Conflicts of interest and benchmark quality. In December 2024 OpenAI announced that o3 solved about 25 percent of FrontierMath; in January 2025 it emerged that OpenAI had commissioned and owned the benchmark, with access to the problems and solutions apart from a 50-question holdout, and Epoch AI acknowledged it should have disclosed the funding relationship earlier [17]. An AI-assisted error review that Epoch launched in 2026 subsequently flagged fatal errors in roughly a third of the benchmark's Tier 1-4 problems [18].
The main responses aim to make evaluations harder to game and closer to real use.

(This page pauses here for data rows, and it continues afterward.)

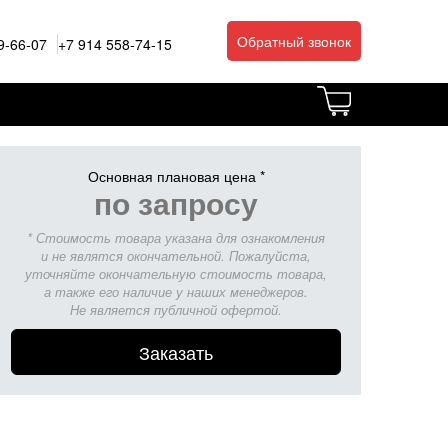
Обратный звонок
9-66-07
+7 914 558-74-15
Основная плановая цена *
по запросу
* Стоимость товара указана для ознакомления
и не являтся окончательной. Пожалуйста,
уточняйте окончательную стоимость товара,
а также его наличие у наших менеджеров.
Не является публичной офертой.
Заказать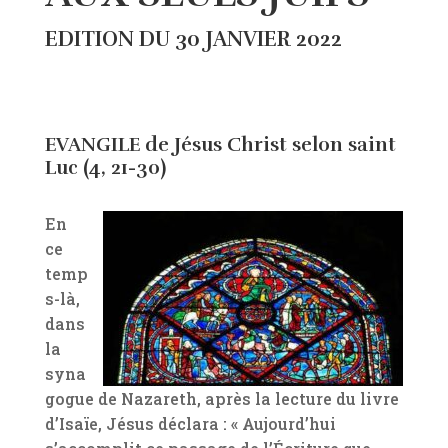
EDITION DU 30 JANVIER 2022
EVANGILE de Jésus Christ selon saint
Luc (4, 21-30)
En
ce
temp
s-là,
dans
la
syna
gogue de Nazareth, après la lecture du livre
d’Isaïe, Jésus déclara : « Aujourd’hui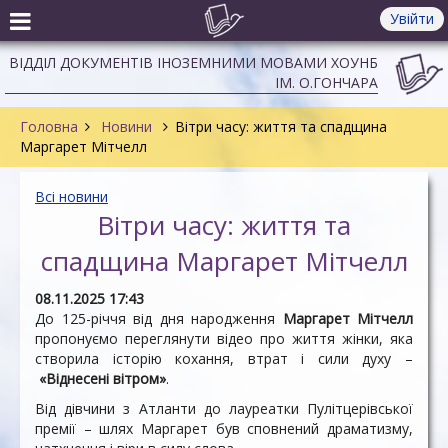
Увійти
ВІДДІЛ ДОКУМЕНТІВ ІНОЗЕМНИМИ МОВАМИ ХОУНБ
ІМ. О.ГОНЧАРА
Головна
Новини
Вітри часу: життя та спадщина
Маргарет Мітчелл
Всі новини
Вітри часу: життя та
спадщина Маргарет Мітчелл
08.11.2025 17:43
До 125-річчя від дня народження
Маргарет Мітчелл
пропонуємо переглянути відео про життя жінки, яка
створила історію кохання, втрат і сили духу –
«Віднесені вітром»
.
Від дівчини з Атланти до лауреатки Пулітцерівської
премії – шлях Маргарет був сповнений драматизму,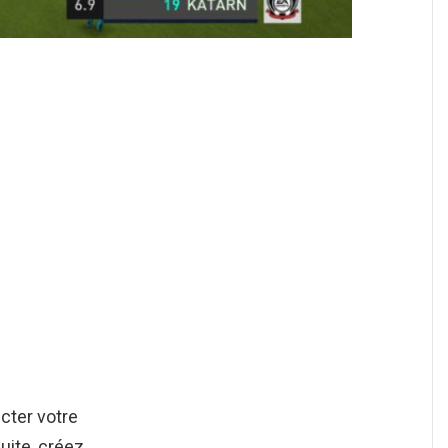
cter votre
uite, créez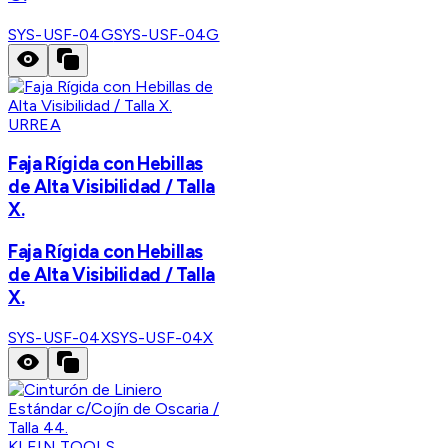
SYS-USF-04G
SYS-USF-04G
URREA
Faja Rígida con Hebillas
de Alta Visibilidad / Talla
X.
Faja Rígida con Hebillas
de Alta Visibilidad / Talla
X.
SYS-USF-04X
SYS-USF-04X
KLEIN TOOLS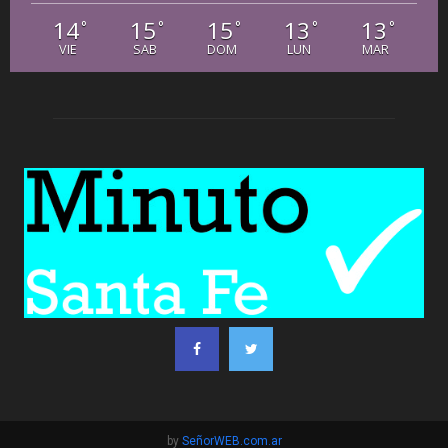
14
15
15
13
13
°
°
°
°
°
VIE
SAB
DOM
LUN
MAR
by
SeñorWEB.com.ar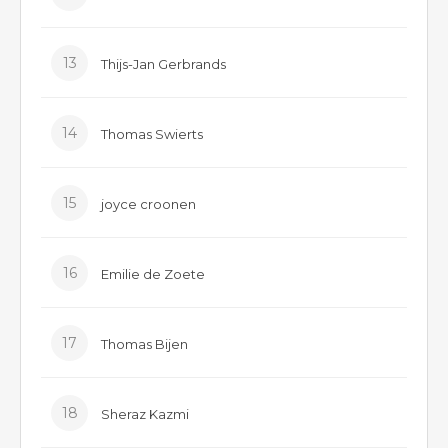
13
Thijs-Jan Gerbrands
14
Thomas Swierts
15
joyce croonen
16
Emilie de Zoete
17
Thomas Bijen
18
Sheraz Kazmi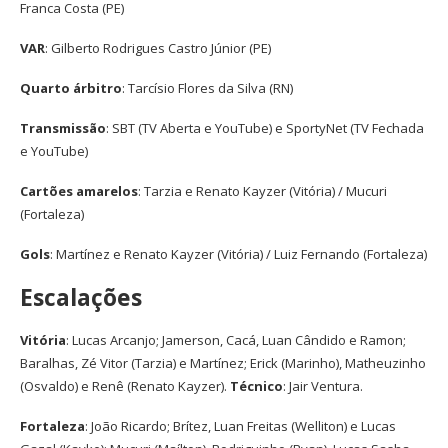
Franca Costa (PE)
VAR
: Gilberto Rodrigues Castro Júnior (PE)
Quarto árbitro
: Tarcísio Flores da Silva (RN)
Transmissão
: SBT (TV Aberta e YouTube) e SportyNet (TV Fechada
e YouTube)
Cartões amarelos
: Tarzia e Renato Kayzer (Vitória) / Mucuri
(Fortaleza)
Gols
: Martínez e Renato Kayzer (Vitória) / Luiz Fernando (Fortaleza)
Escalações
Vitória
: Lucas Arcanjo; Jamerson, Cacá, Luan Cândido e Ramon;
Baralhas, Zé Vitor (Tarzia) e Martínez; Erick (Marinho), Matheuzinho
(Osvaldo) e Renê (Renato Kayzer).
Técnico
: Jair Ventura.
Fortaleza
: João Ricardo; Brítez, Luan Freitas (Welliton) e Lucas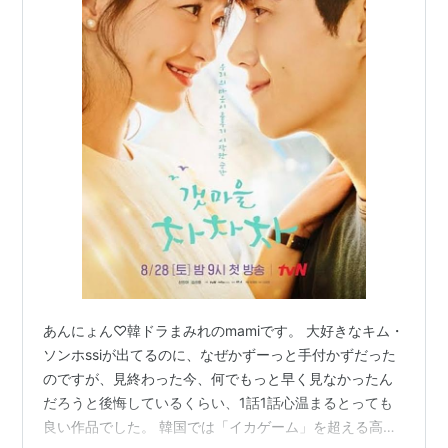
あんにょん♡韓ドラまみれのmamiです。 大好きなキム・
ソンホssiが出てるのに、なぜかずーっと手付かずだった
のですが、見終わった今、何でもっと早く見なかったん
だろうと後悔しているくらい、1話1話心温まるとっても
良い作品でした。 韓国では「イカゲーム」を超える高視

Private and semi-private test sets. Scale AI's SEAL leaderboards (May 2024) rank models on unpublished expert-written datasets of roughly 1,000 prompts [19]. The ARC Prize maintains tiered splits for ARC-AGI: a public set, a semi-private set used to test API-served models, and a fully private set on which official state-of-the-art results are reported; the interactive ARC-AGI-3 keeps the large majority of its game environments held out entirely [20]. Humanity's Last Exam likewise retains a private question subset to measure overfitting to its public set [3].
Dynamic benchmarks. LiveBench (June 2024) adds new objectively scored questions every month, sourced from recent competitions, papers, and news [21], and LiveCodeBench timestamps coding problems so that models can be scored only on problems published after their training cutoff. The approach descends from Meta's earlier Dynabench (2020) experiment in dynamic adversarial data collection.

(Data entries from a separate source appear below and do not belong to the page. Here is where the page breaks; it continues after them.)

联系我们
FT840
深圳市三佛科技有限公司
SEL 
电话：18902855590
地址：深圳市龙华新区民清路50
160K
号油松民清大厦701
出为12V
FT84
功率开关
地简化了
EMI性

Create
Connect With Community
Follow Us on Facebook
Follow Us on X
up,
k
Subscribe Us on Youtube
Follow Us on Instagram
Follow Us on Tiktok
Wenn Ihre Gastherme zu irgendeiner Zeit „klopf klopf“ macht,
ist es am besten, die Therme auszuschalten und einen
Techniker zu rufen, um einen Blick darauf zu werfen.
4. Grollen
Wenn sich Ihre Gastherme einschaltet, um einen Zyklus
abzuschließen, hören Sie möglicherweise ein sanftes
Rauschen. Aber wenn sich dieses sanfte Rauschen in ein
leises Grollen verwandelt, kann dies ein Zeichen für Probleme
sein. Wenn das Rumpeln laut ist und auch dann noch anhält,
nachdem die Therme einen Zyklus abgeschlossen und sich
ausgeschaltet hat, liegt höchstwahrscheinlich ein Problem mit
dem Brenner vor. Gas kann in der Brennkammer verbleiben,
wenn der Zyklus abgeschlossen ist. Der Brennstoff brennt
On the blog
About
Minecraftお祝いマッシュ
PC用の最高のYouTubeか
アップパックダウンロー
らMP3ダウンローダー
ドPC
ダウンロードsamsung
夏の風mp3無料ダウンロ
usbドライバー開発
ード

Independent evaluation organizations. A small ecosystem of third parties now exists between the labs and the public:
| Organization | Role |
|---|---|
| Epoch AI | Nonprofit benchmarking hub; maintains FrontierMath and cross-model capability data |
| METR | Autonomy and long-task evaluations; pre-deployment testing for frontier labs |
| LMArena | Crowdsourced human preference rankings |
| ARC Prize Foundation | Fluid-intelligence benchmarks with private test sets |
| Artificial Analysis | Independent cross-provider benchmarking of quality, price, and speed |
| AI Security Institute (UK) | Government pre-deployment safety testing; Inspect framework |
Enterprise evaluation tooling. Production teams increasingly treat evals as core engineering infrastructure: curated "golden" datasets, regression suites run in continuous integration, LLM-as-judge scoring with human spot checks, and platforms such as LangSmith, Braintrust, Arize Phoenix, Weights & Biases Weave, and Patronus AI, alongside open frameworks like OpenAI Evals, Inspect, and lm-evaluation-harness.
No single fix has resolved the underlying tension: any measurement that becomes influential invites optimization against it. The practical consensus as of 2026 is to rely on portfolios of evaluations, to refresh or withhold test data, and to weight independent and task-based results over self-reported benchmark tables.